Я не знаю, сколько это длится. Помимо редких стонов мужчина не позволяет себе ничего, хотя по глазам, по губам видно, что то, что его терзает… не снести. Никак.

Но вот Врачеватель тушит две ароматические свечки. Конец близок?

— Через минуту будет апогей, — развязывая узелок с очередными засушенными дарами леса, он поворачивается к огню, — от него зависит весь эффект. Чем сильнее боль сейчас, тем меньше будет потом. Главное — не касайся руками головы. Женщина, держи его руки. В руках вся грязь.

Черт!

Лицо Эдварда заостряется, наполняясь решимостью, последней и действенной. Глаза он открывает, не собираясь прятаться от огня. Находит меня — на секунду. И камень, кремень, что заполоняет его взгляд, ничем уже не поколебать.

Я нерешительно сперва, но потом увереннее накрываю своими обе руки мужа. Мы начали это. Надо уже и закончить как следует.

…Шаман кидает мешочек в огонь. Пламя его с легкостью поглощает. И, хоть я думала, такое бывает только в кино, под стать этому, Эдвард, задохнувшись, с резко расширившимися глазами, вздрагивает всем телом. Блики огня играют на его промасленной коже. На лице ходят желваки, брови страшно взлетают вверх. А багровые синяки у глаз, так и не сведенные бесконечной терапией, мне чудится, чернеют.
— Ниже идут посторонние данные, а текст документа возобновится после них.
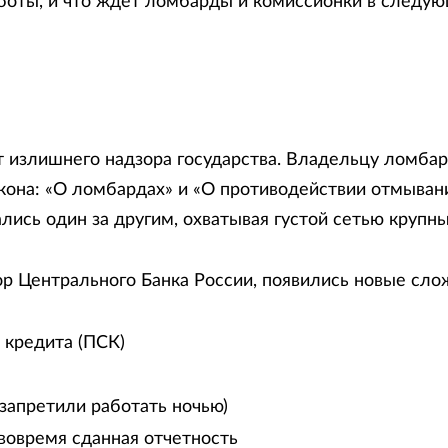
аботы, и что ждет ломбарды и комиссионки в следу
 излишнего надзора государства. Владельцу ломба
акона: «О ломбардах» и «О противодействии отмыван
сь один за другим, охватывая густой сетью крупны
ор Центрального Банка России, появились новые сло
 кредита (ПСК)
запретили работать ночью)
вовремя сданная отчетность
Его силы Каллену не хватает.

Сжав зубы, стиснув до треска, сквозь них он кричит. Рычит. Ревет. Тело, как у марионетки, будто подвешенное нитками, тянет вверх. Он изгибается, задыхаясь, загибаясь, и рвется, мечтает руками накрыть голову. Будто спасет ее. Будто сможет.

Скользкие, я, умоляя его потерпеть, их держу. Как могу.
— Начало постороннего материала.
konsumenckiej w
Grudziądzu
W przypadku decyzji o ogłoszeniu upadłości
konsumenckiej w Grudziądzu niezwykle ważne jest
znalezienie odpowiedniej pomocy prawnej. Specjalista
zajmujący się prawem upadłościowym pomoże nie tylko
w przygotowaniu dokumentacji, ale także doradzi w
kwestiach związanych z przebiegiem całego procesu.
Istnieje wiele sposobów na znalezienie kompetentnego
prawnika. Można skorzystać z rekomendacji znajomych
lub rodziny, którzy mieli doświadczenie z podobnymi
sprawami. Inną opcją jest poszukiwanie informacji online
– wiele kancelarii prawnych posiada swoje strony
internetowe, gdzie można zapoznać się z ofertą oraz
— Грязь выходит. Вся грязь, — одеревеневшим тоном произносит шаман, довольный картиной, — дыши и терпи.

Эдвард извивается на своем месте на узкой деревянной койке. Дрожь его уже ни с чем не сравнить и никак не унять. Блестящая уже не только от масла, но и от пота кожа переливается даже от самого маленького источника света. И этот взгляд… и выражение лица… и губы, губы, доказывающие мне, демонстрирующие так ярко, как возможно, каждое его мучение…

Я умираю вместе с Эдвардом. С каждым его рваным вздохом.

— Люблю тебя, люблю, — склонившись к его уху, из последних сил держа руки, сорванно шепчу, — мой сильный, мой храбрый, мой замечательный… я так тебя люблю… я люблю… я здесь.

Мои бормотания сливаются с бормотанием шамана.

Огонь, горящий в его костре, срастается с огнем внутри Эдварда.

И время, убыстряясь, все же жалится над нами.

Под затухание остатка ароматических свечей — без какой-либо помощи Врачевателя — Эдварда отпускает. Так же резко, как и началось.